The emergence and adoption of new technologies in trade finance and trade generally have made full digitalization possible. Digitalization here refers to the incorporation of digital technologies into traditional trade finance processes and practices.

Legal framework and ecosystem collaboration

Dr Alshaleel’s research raises novel questions about whether the current trade finance legal framework is sufficient for allowing the transition to a fully digital system and whether the legal obstacles concerning the developments in technological applications in the trade finance industry are reflected in the international standards and rules.

His new article ‘Digitalizing the End-to-End International Trade Finance Process and the Law: A Mission for the Entire Ecosystem’, which is by the European Business Law Review, identifies the key challenges and barriers that impede the successful digitalization of the end-to-end trade finance process, and the factors that contribute to, or hinder, the attainment of critical mass in the adoption of digitalization within the trade finance ecosystem.

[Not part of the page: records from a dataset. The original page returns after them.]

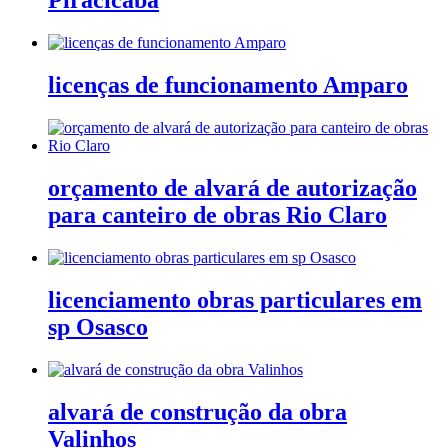
Piracicaba
licenças de funcionamento Amparo
orçamento de alvará de autorização
para canteiro de obras Rio Claro
licenciamento obras particulares em
sp Osasco
alvará de construção da obra
Valinhos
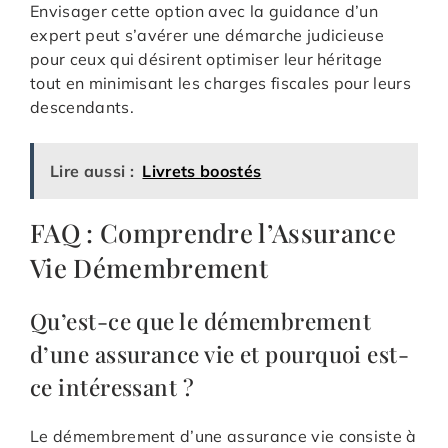
Envisager cette option avec la guidance d’un
expert peut s’avérer une démarche judicieuse
pour ceux qui désirent optimiser leur héritage
tout en minimisant les charges fiscales pour leurs
descendants.
Lire aussi :
Livrets boostés
FAQ : Comprendre l’Assurance
Vie Démembrement
Qu’est-ce que le démembrement
d’une assurance vie et pourquoi est-
ce intéressant ?
Le démembrement d’une assurance vie consiste à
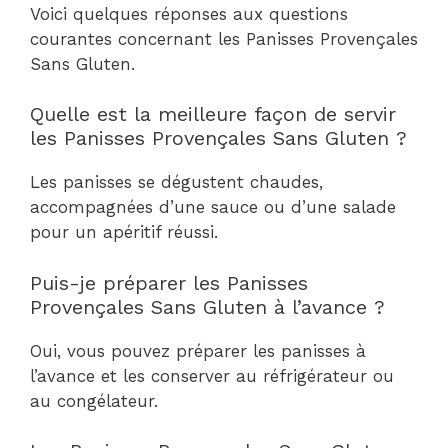
Voici quelques réponses aux questions
courantes concernant les Panisses Provençales
Sans Gluten.
Quelle est la meilleure façon de servir
les Panisses Provençales Sans Gluten ?
Les panisses se dégustent chaudes,
accompagnées d’une sauce ou d’une salade
pour un apéritif réussi.
Puis-je préparer les Panisses
Provençales Sans Gluten à l’avance ?
Oui, vous pouvez préparer les panisses à
l’avance et les conserver au réfrigérateur ou
au congélateur.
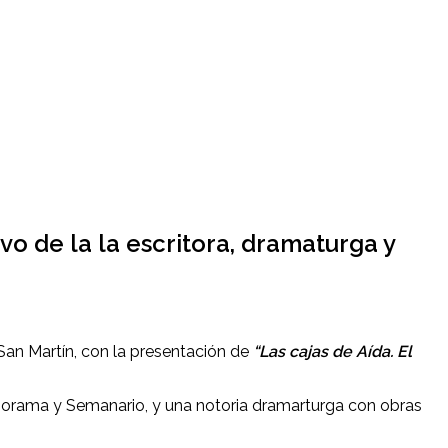
ivo de la la escritora, dramaturga y
San Martín, con la presentación de
“Las cajas de A
ída. El
 Panorama y Semanario, y una notoria dramarturga con obras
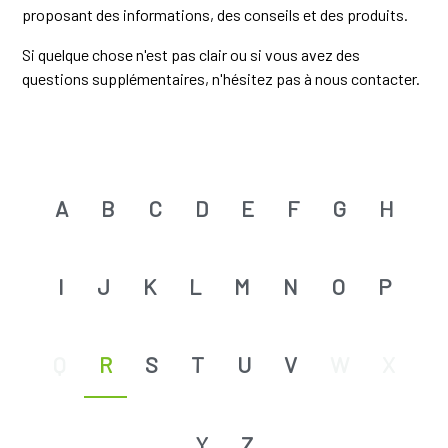
proposant des informations, des conseils et des produits.
Si quelque chose n'est pas clair ou si vous avez des
questions supplémentaires, n'hésitez pas à nous contacter.
A
B
C
D
E
F
G
H
I
J
K
L
M
N
O
P
Q
R
S
T
U
V
W
X
Y
Z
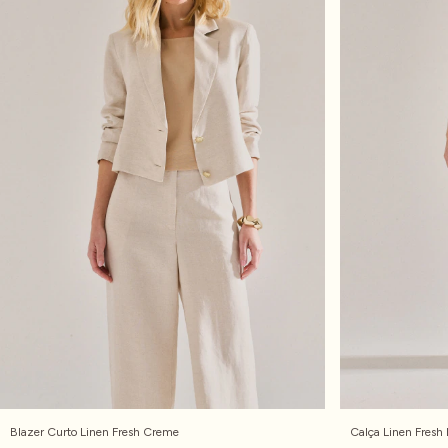
Blazer Curto Linen Fresh Creme
Calça Linen Fresh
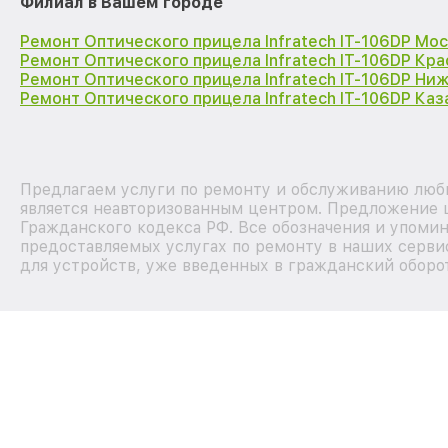
Филиал в Вашем городе
Ремонт Оптического прицела Infratech IT-106DP Мо
Ремонт Оптического прицела Infratech IT-106DP Кр
Ремонт Оптического прицела Infratech IT-106DP Ни
Ремонт Оптического прицела Infratech IT-106DP Каз
Предлагаем услуги по ремонту и обслуживанию любы
является неавторизованным центром. Предложение ц
Гражданского кодекса РФ. Все обозначения и упоми
предоставляемых услугах по ремонту в наших серви
для устройств, уже введенных в гражданский оборот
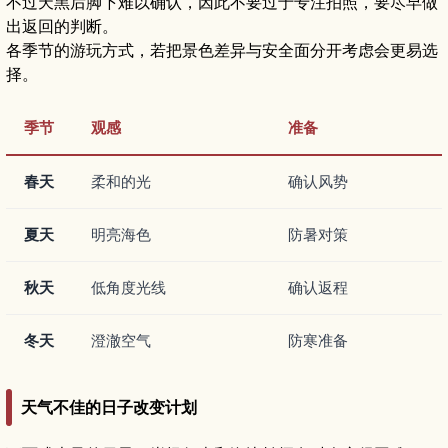
不过天黑后脚下难以确认，因此不要过于专注拍照，要尽早做
出返回的判断。
各季节的游玩方式，若把景色差异与安全面分开考虑会更易选
择。
季节
观感
准备
春天
柔和的光
确认风势
夏天
明亮海色
防暑对策
秋天
低角度光线
确认返程
冬天
澄澈空气
防寒准备
天气不佳的日子改变计划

The article argues that technical innovation is only one piece of the puzzle and effective legal frameworks as well as recognized standards are essential to accelerate the digitalization journey. It also posits that digitalizing an end-to-end trade finance process is a mission for the entire trade finance ecosystem: successfully digitalizing the full trade finance process requires cooperation and buy-in from all the players involved.

Finally, Dr. Alshaleel’s analysis also emphasizes that deeper coordination and collaboration between the parties in the trade finance ecosystem is crucial in helping digitalization reach critical mass.